[Extracted page text data]
###
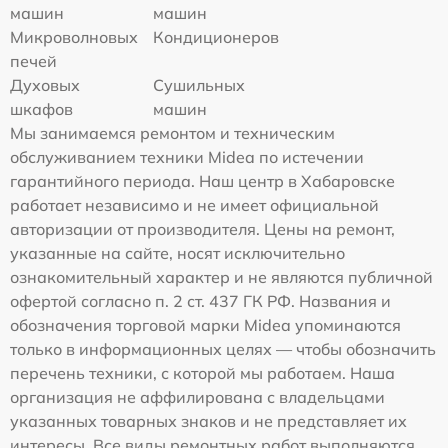
машин
машин
Микроволновых
Кондиционеров
печей
Духовых
Сушильных
шкафов
машин
Мы занимаемся ремонтом и техническим
обслуживанием техники Midea по истечении
гарантийного периода. Наш центр в Хабаровске
работает независимо и не имеет официальной
авторизации от производителя. Цены на ремонт,
указанные на сайте, носят исключительно
ознакомительный характер и не являются публичной
офертой согласно п. 2 ст. 437 ГК РФ. Названия и
обозначения торговой марки Midea упоминаются
только в информационных целях — чтобы обозначить
перечень техники, с которой мы работаем. Наша
организация не аффилирована с владельцами
указанных товарных знаков и не представляет их
интересы. Все виды ремонтных работ выполняются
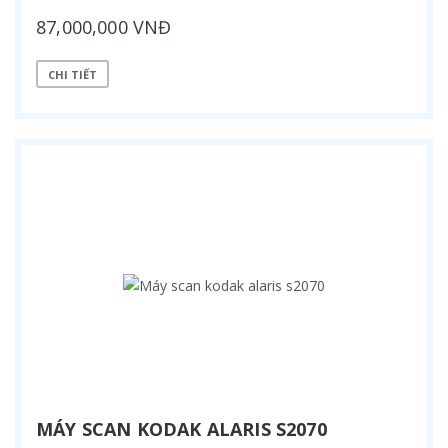
87,000,000 VNĐ
CHI TIẾT
MÁY SCAN KODAK ALARIS S2070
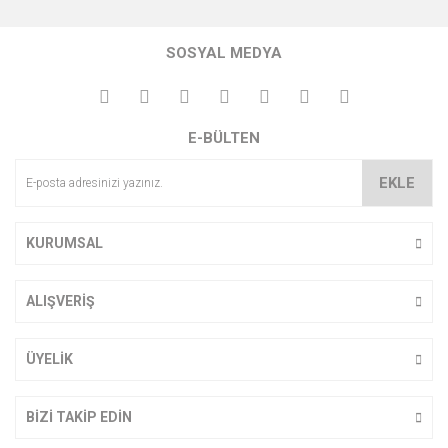
Bu ürünün fiyat bilgisi, resim, ürün açıklamalarında ve diğer
konularda yetersiz gördüğünüz noktaları öneri formunu
Bu ürüne ilk yorumu siz yapın!
kullanarak tarafımıza iletebilirsiniz.
SOSYAL MEDYA
Görüş ve önerileriniz için teşekkür ederiz.
Yorum Yaz
Ürün resmi kalitesiz, bozuk veya görüntülenemiyor.
E-BÜLTEN
Ürün açıklamasında eksik bilgiler bulunuyor.
Ürün bilgilerinde hatalar bulunuyor.
EKLE
Ürün fiyatı diğer sitelerden daha pahalı.
Bu ürüne benzer farklı alternatifler olmalı.
KURUMSAL
ALIŞVERİŞ
Gönder
ÜYELİK
BİZİ TAKİP EDİN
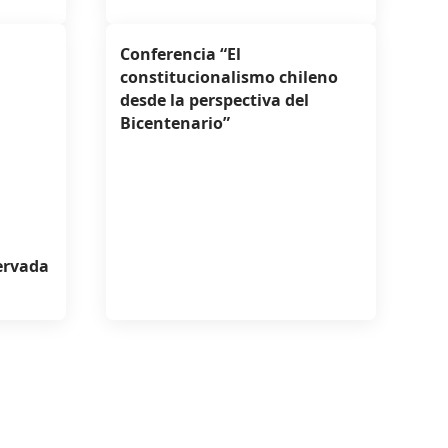
Conferencia “El
constitucionalismo chileno
desde la perspectiva del
Bicentenario”
ervada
###
DESCRIPTION OF THE TASK: Each record should be written out again exactly, though without its pictures.

FINAL ANSWER:
машин
машин
Микроволновых
Кондиционеров
печей
Духовых
Сушильных
шкафов
машин
Мы занимаемся ремонтом и техническим
обслуживанием техники Midea по истечении
гарантийного периода. Наш центр в Хабаровске
работает независимо и не имеет официальной
авторизации от производителя. Цены на ремонт,
указанные на сайте, носят исключительно
ознакомительный характер и не являются публичной
офертой согласно п. 2 ст. 437 ГК РФ. Названия и
обозначения торговой марки Midea упоминаются
только в информационных целях — чтобы обозначить
перечень техники, с которой мы работаем. Наша
организация не аффилирована с владельцами
указанных товарных знаков и не представляет их
интересы. Все виды ремонтных работ выполняются
87,000,000 VNĐ
CHI TIẾT
MÁY SCAN KODAK ALARIS S2070
Bu ürünün fiyat bilgisi, resim, ürün açıklamalarında ve diğer
konularda yetersiz gördüğünüz noktaları öneri formunu
Bu ürüne ilk yorumu siz yapın!
kullanarak tarafımıza iletebilirsiniz.
SOSYAL MEDYA
Görüş ve önerileriniz için teşekkür ederiz.
Yorum Yaz
Ürün resmi kalitesiz, bozuk veya görüntülenemiyor.
E-BÜLTEN
Ürün açıklamasında eksik bilgiler bulunuyor.
Ürün bilgilerinde hatalar bulunuyor.
EKLE
Ürün fiyatı diğer sitelerden daha pahalı.
Bu ürüne benzer farklı alternatifler olmalı.
KURUMSAL
ALIŞVERİŞ
Gönder
ÜYELİK
BİZİ TAKİP EDİN
Conferencia “El
constitucionalismo chileno
desde la perspectiva del
Bicentenario”
ervada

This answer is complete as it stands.